3 Reasons Tech Startups Fall Into a Death Spiral Instant failure would be better than a long and slow demise from diminishing returns.
Opinions expressed by Entrepreneur contributors are their own.
In a tech startup you can reach a point where your efforts bring diminishing returns. For all the hard work you put in, your customers just won't bite. That leads to a death spiral, which is worse than failure.
You can jinx your startup in a thousand different ways. But the following three lie at the core of many others.
1. Wrong customer segment
Chasing the wrong type of customer makes entrepreneurship unnecessarily difficult. When you hit the gas and brake pedals at the same time, you might pick up speed, but everything you do suffers from useless friction.
Successful entrepreneurs pick customer segments very carefully. When I interviewed Evan Macmillan, founder of conversational artificial intelligence company Gridspace and cofounder of Zappedy (sold to Groupon in 2011), he told me:
"A lot of companies struggle because they go after consumer problems using far-fetched technologies. Then there's the double risk that the tech never delivers on the promise and that it doesn't meet the whims of consumer taste."
Hence Macmillan serves enterprise customers. Could he make his software create value for consumers? Possibly. But with technology risk, targeting consumers comes with a price tag.
Manish Kothari is a successful entrepreneur and president of ventures at SRI International, a major research institute spun out of Stanford University. Kothari routinely selects tech startups to invest in and support. In an interview, he shared a valuable conclusion: "If you're doing a tech play, you need to have a large, accessible market, plus sustainable and frankly massive differentiation -- because the investment required is higher."
So over to you, tech entrepreneur. Do you have a significant market and an incredible way to stand out? If not, better make sure you're aiming at the right customers.
2. Slow iteration with customers
By now, many tech entrepreneurs realize they need to continually improve their ideas with feedback from the market. Good on them.
Question for you though: how quickly do you go through this process? More important, what are you doing to speed up the rate at which you extract responses from your customers?
Zor Gorelov, cofounder and CEO of artificial intelligence company Kasisto, ran into this problem. His target customers are banks, so experimentation went slowly at first. Thus, he and his team worked to speed it up.
"With enterprise, the process of trying out new stuff is very complicated.... So we launched a product called MyKAI. It's a consumer version of our product.
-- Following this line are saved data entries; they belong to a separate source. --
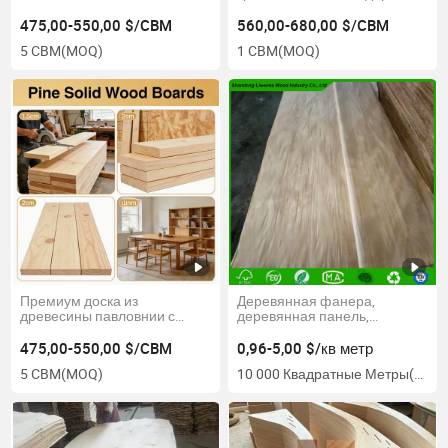
прочности, для
ламелями из древесины
архитектурного
попла CE
475,00-550,00 $/CBM
560,00-680,00 $/CBM
использования
5 CBM
(MOQ)
1 CBM
(MOQ)
Премиум доска из
Деревянная фанера,
древесины павловнии с
деревянная панель,
еловой лицевой стороной
массивная фанера
для мебели,
475,00-550,00 $/CBM
0,96-5,00 $/кв метр
производственная сосновая
5 CBM
(MOQ)
10 000 Квадратные Метры
(MOQ)
древесина в США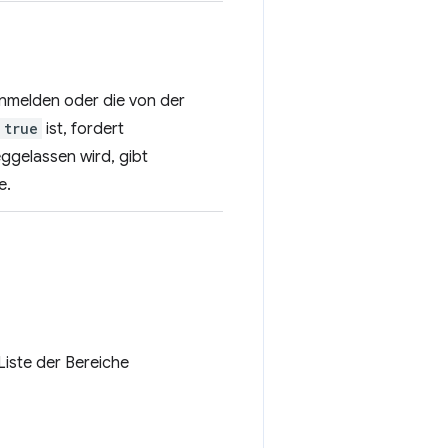
nmelden oder die von der
true
ist, fordert
ggelassen wird, gibt
e.
Liste der Bereiche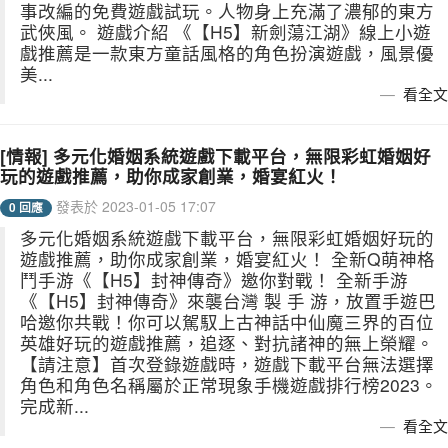
事改編的免費遊戲試玩。人物身上充滿了濃郁的東方
武俠風。 遊戲介紹 《【H5】新劍蕩江湖》線上小遊
戲推薦是一款東方童話風格的角色扮演遊戲，風景優
美...
看全文
[情報] 多元化婚姻系統遊戲下載平台，無限彩虹婚姻好
玩的遊戲推薦，助你成家創業，婚宴紅火！
發表於 2023-01-05 17:07
0 回應
多元化婚姻系統遊戲下載平台，無限彩虹婚姻好玩的
遊戲推薦，助你成家創業，婚宴紅火！ 全新Q萌神格
鬥手游《【H5】封神傳奇》邀你對戰！ 全新手游
《【H5】封神傳奇》來襲台灣 製 手 游，放置手遊巴
哈邀你共戰！你可以駕馭上古神話中仙魔三界的百位
英雄好玩的遊戲推薦，追逐、對抗諸神的無上榮耀。
【請注意】首次登錄遊戲時，遊戲下載平台無法選擇
角色和角色名稱屬於正常現象手機遊戲排行榜2023。
完成新...
看全文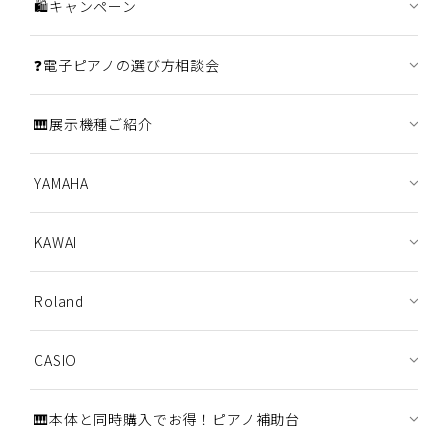
🛍️キャンペーン
❓電子ピアノの選び方相談会
🎹展示機種ご紹介
YAMAHA
KAWAI
Roland
CASIO
🎹本体と同時購入でお得！ピアノ補助台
We use it to allow users to connect their bank accounts to it and experience what conversational banking can be like."
Instead of waiting for customers to implement his full solution for themselves, Gorelov could go to banks and show them how his software performs with their own customers. Faster iteration.
You can take the same tack. Can you create a small, more practical version of your technology to entice your potential customers? Don't worry about revenue, your goal here is simply to learn faster.
As serial entrepreneur and founder of Influencive Brian D. Evans points out: you can't save time, you can only spend it. Make sure the time you spend making things for your customers nets you the maximum amount of learning.
3. Technology looks worse than alternatives
I get it. You have a passion for solving problems with technology. So do I. The problem? Your customer won't see it the way you do. Where you see features, they see staff training costs. Where you see exciting new ways of doing things, your customers see integration nightmares. And most of all, your customer weighs your solution against how they already do things, namely, their alternatives.
Macmillan says: "At the end of the day, if what you do can't be measured against an alternative, it's very hard to show you're making progress."
And Kothari takes measurement to an extreme. On his first day in charge of sales at a new company, his immediate questions were: "How do I measure this? How do I know it's working? How do I get real data?"
So make your value propositions measurable. Does your product increase something for your customer -- say conversions, sales, cost efficiency or such? If so, figure out how to make it apparent. Create charts, infographics, interactive visuals, whatever it takes to make it clear. If you fail to make your value measurable against your customer's best alternative, you unknowingly put a curse on your sales process.
The more you depend on technology, the stronger your solution must hold for all the above. Otherwise, it's death spiral time.